Assigned task.
Nothing but a number should be written: the count of lines below that contain "dieser".

Dataset entries.
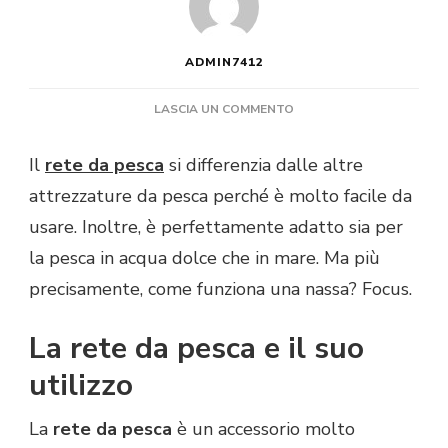
ADMIN7412
SU
LASCIA UN COMMENTO
COME
FUNZIONA
Il
rete da pesca
si differenzia dalle altre
UNA
attrezzature da pesca perché è molto facile da
RETE
DA
usare. Inoltre, è perfettamente adatto sia per
PESCA?
la pesca in acqua dolce che in mare. Ma più
precisamente, come funziona una nassa? Focus.
La rete da pesca e il suo
utilizzo
La
rete da pesca
è un accessorio molto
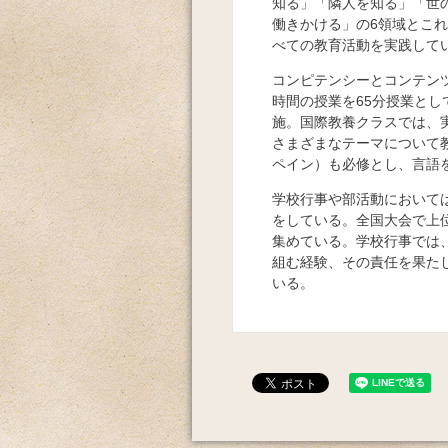
知る」「隣人を知る」「世
働きかける」の6領域とこ
べての教育活動を実践して
コンピテンシーとコンテンツ
時間の授業を65分授業とし
施。国際教養クラスでは、実
さまざまなテーマについて
ペイン）も必修とし、言語
学校行事や部活動において
をしている。全国大会で上
集めている。学校行事では
組む経験、その責任を果た
いる。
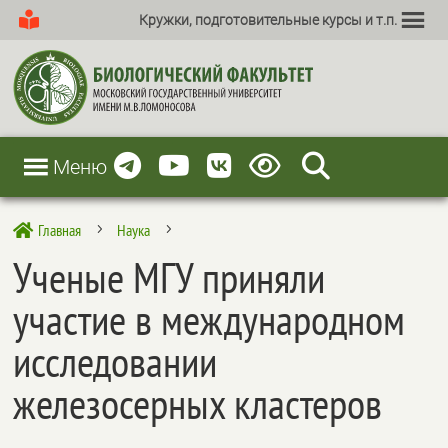
Кружки, подготовительные курсы и т.п.
Меню
Главная
Наука

5
5
Ученые МГУ приняли
участие в международном
исследовании
железосерных кластеров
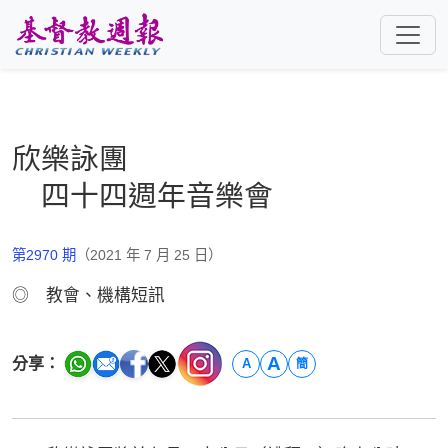
跳至主要內容
欣樂詠團
四十四週年音樂會
第2970 期
（2021 年 7 月 25 日）
◎ 教會、機構短訊
A
分享：
A
簡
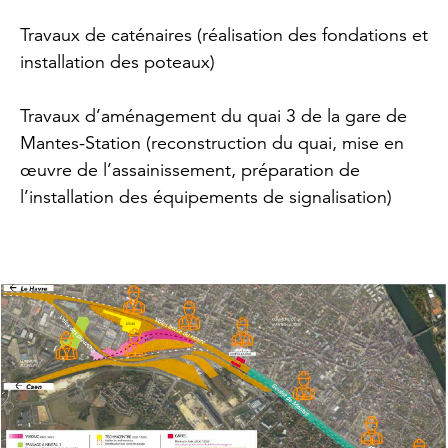
Travaux de caténaires (réalisation des fondations et
installation des poteaux)
Travaux d’aménagement du quai 3 de la gare de
Mantes-Station (reconstruction du quai, mise en
œuvre de l’assainissement, préparation de
l’installation des équipements de signalisation)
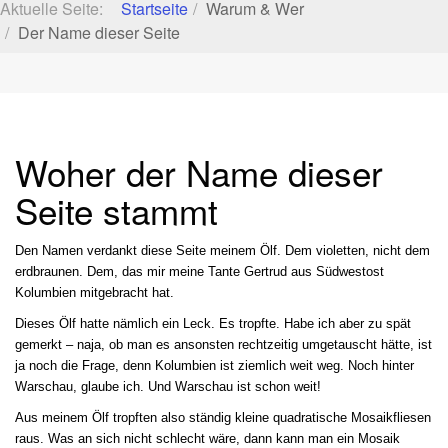
Aktuelle Seite:
Startseite
Warum & Wer
Der Name dieser Seite
Woher der Name dieser
Seite stammt
Den Namen verdankt diese Seite meinem Ölf. Dem violetten, nicht dem
erdbraunen. Dem, das mir meine Tante Gertrud aus Südwestost
Kolumbien mitgebracht hat.
Dieses Ölf hatte nämlich ein Leck. Es tropfte. Habe ich aber zu spät
gemerkt – naja, ob man es ansonsten rechtzeitig umgetauscht hätte, ist
ja noch die Frage, denn Kolumbien ist ziemlich weit weg. Noch hinter
Warschau, glaube ich. Und Warschau ist schon weit!
Aus meinem Ölf tropften also ständig kleine quadratische Mosaikfliesen
raus. Was an sich nicht schlecht wäre, dann kann man ein Mosaik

Response to this exercise.
2